Impostato come un classico b-movie dall'impianto solido, il budget limitato e la scenografia minimale, il film sfoggia un cast eccellente che vede schierati in primo piano Christoph Waltz, Willem Dafoe e Rachel Brosnahan. È proprio quest'ultima l'indomita protagonista della pellicola, una giovane donna, fiera e indipendente, fuggita in Messico con il suo amante - un disertore di colore - per sottrarsi alle grinfie del marito, subdolo uomo d'affari che per vendicarsi è disposto a tutto, anche a ingaggiare un integerrimo bounty killer accompagnato da un "buffalo soldier", come venivano chiamati dai nativi i soldati afroamericani arruolati nell'esercito. Tuttavia nessuno dei protagonisti è a conoscenza del fatto che in molti siano sulle tracce dell'insolita coppia di fuggitivi, compresi un pericoloso bandito messicano e un giocatore d'azzardo senza scrupoli.

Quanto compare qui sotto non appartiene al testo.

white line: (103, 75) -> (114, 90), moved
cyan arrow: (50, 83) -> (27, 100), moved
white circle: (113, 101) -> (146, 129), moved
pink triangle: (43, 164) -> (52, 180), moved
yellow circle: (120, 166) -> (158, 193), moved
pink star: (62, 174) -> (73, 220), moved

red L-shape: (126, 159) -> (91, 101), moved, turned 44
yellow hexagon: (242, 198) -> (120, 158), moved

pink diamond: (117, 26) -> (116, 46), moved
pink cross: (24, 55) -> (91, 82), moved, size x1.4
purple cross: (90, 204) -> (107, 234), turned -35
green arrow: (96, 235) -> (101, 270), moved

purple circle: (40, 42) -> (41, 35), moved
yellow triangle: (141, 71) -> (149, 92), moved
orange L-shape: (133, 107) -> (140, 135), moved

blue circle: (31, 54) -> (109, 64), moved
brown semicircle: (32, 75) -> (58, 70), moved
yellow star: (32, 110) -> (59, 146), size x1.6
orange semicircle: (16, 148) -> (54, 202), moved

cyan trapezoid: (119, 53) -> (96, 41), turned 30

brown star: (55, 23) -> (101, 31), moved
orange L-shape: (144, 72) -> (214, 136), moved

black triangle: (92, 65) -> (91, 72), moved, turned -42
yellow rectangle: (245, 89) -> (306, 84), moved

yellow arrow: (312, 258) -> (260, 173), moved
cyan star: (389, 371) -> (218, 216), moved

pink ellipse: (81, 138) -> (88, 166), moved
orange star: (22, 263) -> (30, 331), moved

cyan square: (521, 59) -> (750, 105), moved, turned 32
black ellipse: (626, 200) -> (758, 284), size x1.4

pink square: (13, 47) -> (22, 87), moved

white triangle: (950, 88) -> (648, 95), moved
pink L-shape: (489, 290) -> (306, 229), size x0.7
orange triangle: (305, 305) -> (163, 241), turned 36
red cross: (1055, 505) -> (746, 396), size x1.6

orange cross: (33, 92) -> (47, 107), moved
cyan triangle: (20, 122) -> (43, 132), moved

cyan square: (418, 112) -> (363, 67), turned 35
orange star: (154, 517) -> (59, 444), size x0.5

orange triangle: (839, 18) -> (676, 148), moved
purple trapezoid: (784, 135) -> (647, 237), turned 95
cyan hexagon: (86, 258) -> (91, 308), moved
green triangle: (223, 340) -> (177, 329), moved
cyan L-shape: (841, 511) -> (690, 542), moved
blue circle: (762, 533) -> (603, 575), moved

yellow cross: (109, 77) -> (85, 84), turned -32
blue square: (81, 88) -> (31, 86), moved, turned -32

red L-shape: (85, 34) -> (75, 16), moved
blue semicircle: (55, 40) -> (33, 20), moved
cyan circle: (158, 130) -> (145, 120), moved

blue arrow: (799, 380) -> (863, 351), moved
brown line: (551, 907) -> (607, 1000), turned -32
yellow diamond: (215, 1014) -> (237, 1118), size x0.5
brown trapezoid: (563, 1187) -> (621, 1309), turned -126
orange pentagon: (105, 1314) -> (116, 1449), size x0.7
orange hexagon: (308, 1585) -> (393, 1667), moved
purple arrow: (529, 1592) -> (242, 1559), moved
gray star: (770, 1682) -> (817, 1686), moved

Come ha tenuto a ribadire in numerose interviste, Hill non era interessato a girare un western tradizionale, nel senso ortodosso del termine, e per questa ragione ha deciso di attingere ad alcune problematiche strettamente attuali per raccontare una bizzarra storia di amore e morte, razzismo ed emancipazione femminile, ambientando la vicenda agli sgoccioli dell'Ottocento, quando nulla o quasi era rimasto del celebre "vecchio e selvaggio" West tanto caro a lui e gli spettatori. Nonostante ciò, il film è concepito come l'omaggio spassionato di un fan al cinema di Budd Boetticher, un autore ingiustamente trascurato che tra gli anni Cinquanta e Sessanta attirò l'attenzione della critica, in particolar modo quella europea, grazie a una manciata di western esemplari ("I sette assassini"), quasi sempre scritti da Burt Kennedy ed interpretati da Randolph Scott. La sua abilità era quella di riuscire a tratteggiare personaggi dalla psicologia semplice ma non banale, dentro trame apparentemente semplici che mettevano in risalto la profondità dei suoi eroi solitari e il valore simbolico delle sfide che questi si trovavano ad affrontare.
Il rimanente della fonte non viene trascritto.